Exchange 2010 Certificates - The Cheap Way

So, every now and then, I run into people that don't want to pay $80/year for a UCC / SAN Certificate for their exchange environment. While there are ways around this to put in a regular certificate, it's highly recommended to just get the UCC/SAN Cert.

If you do end up getting the cheap, one-domain name certificate, here's a few items you'll have to update through Exchange Management Shell. These will help make everything work more smoothly and prevent certificate / password prompting in Outlook:

Modify the Autodiscover URL in the Service Connection Point.

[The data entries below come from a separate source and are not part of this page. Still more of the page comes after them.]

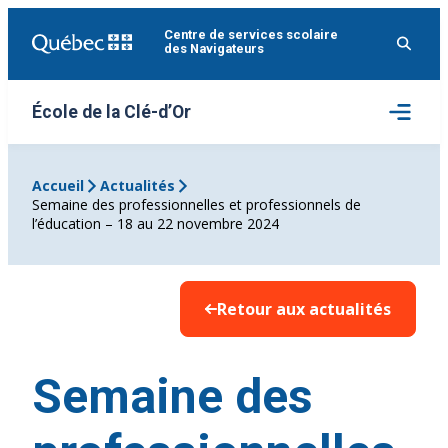
Aller
Centre de services scolaire
au
des Navigateurs
contenu
Ouvrir
École de la Clé-d’Or
le
menu
Accueil
Actualités
Semaine des professionnelles et professionnels de
l’éducation – 18 au 22 novembre 2024
Retour aux actualités
Semaine des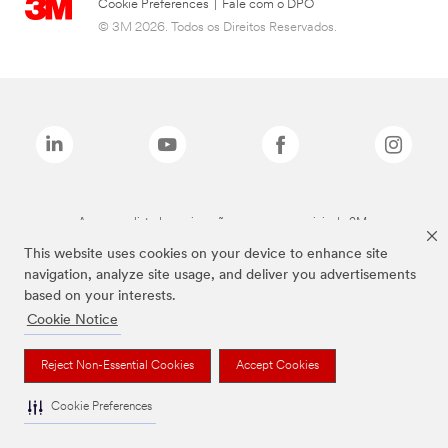
Cookie Preferences
|
Fale com o DPO
© 3M 2026. Todos os Direitos Reservados.
As marcas listadas a cima são marcas comerciais da 3M.
This website uses cookies on your device to enhance site
navigation, analyze site usage, and deliver you advertisements
based on your interests.
Cookie Notice
Reject Non-Essential Cookies
Accept Cookies
Cookie Preferences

The Service Connection Point is stored in the Active Directory directory service. (This one is missed the most) To modify this URL, type the following command, and then press ENTER:

Set-ClientAccessServer -Identity CAS_Server_Name -AutodiscoverServiceInternalUri https://mail.yourdomainname.com/autodiscover/autodiscover.xml

Modify the InternalUrl attribute of the EWS. To do this, type the following command, and then press ENTER:

Set-WebServicesVirtualDirectory -Identity "CAS_Server_Name\EWS (Default Web Site)" -InternalUrl https://mail.yourdomainname.com/ews/exchange.asmx

Modify the InternalUrl attribute for Web-based Offline Address Book distribution. To do this, type the following command, and then press ENTER:

Set-OABVirtualDirectory -Identity "CAS_Server_name\oab (Default Web Site)" -InternalUrl https://mail.yourdomainname.com/oab

Expand the local computer, and then expand Application Pools.

Right-click MSExchangeAutodiscoverAppPool, and then click Recycle.

And that should be all you need to do on the back end to get it working.